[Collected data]
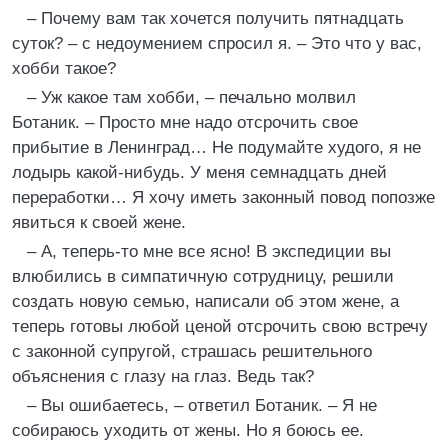
– Почему вам так хочется получить пятнадцать
суток? – с недоумением спросил я. – Это что у вас,
хобби такое?
– Уж какое там хобби, – печально молвил
Ботаник. – Просто мне надо отсрочить свое
прибытие в Ленинград… Не подумайте худого, я не
лодырь какой-нибудь. У меня семнадцать дней
переработки… Я хочу иметь законный повод попозже
явиться к своей жене.
– А, теперь-то мне все ясно! В экспедиции вы
влюбились в симпатичную сотрудницу, решили
создать новую семью, написали об этом жене, а
теперь готовы любой ценой отсрочить свою встречу
с законной супругой, страшась решительного
объяснения с глазу на глаз. Ведь так?
– Вы ошибаетесь, – ответил Ботаник. – Я не
собираюсь уходить от жены. Но я боюсь ее.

**Work to complete**:
Reproduce exactly the entries from their first line through the line containing "теперь готовы любой", including both, and omit any pictures.

**Written response**:
– Почему вам так хочется получить пятнадцать
суток? – с недоумением спросил я. – Это что у вас,
хобби такое?
– Уж какое там хобби, – печально молвил
Ботаник. – Просто мне надо отсрочить свое
прибытие в Ленинград… Не подумайте худого, я не
лодырь какой-нибудь. У меня семнадцать дней
переработки… Я хочу иметь законный повод попозже
явиться к своей жене.
– А, теперь-то мне все ясно! В экспедиции вы
влюбились в симпатичную сотрудницу, решили
создать новую семью, написали об этом жене, а
теперь готовы любой ценой отсрочить свою встречу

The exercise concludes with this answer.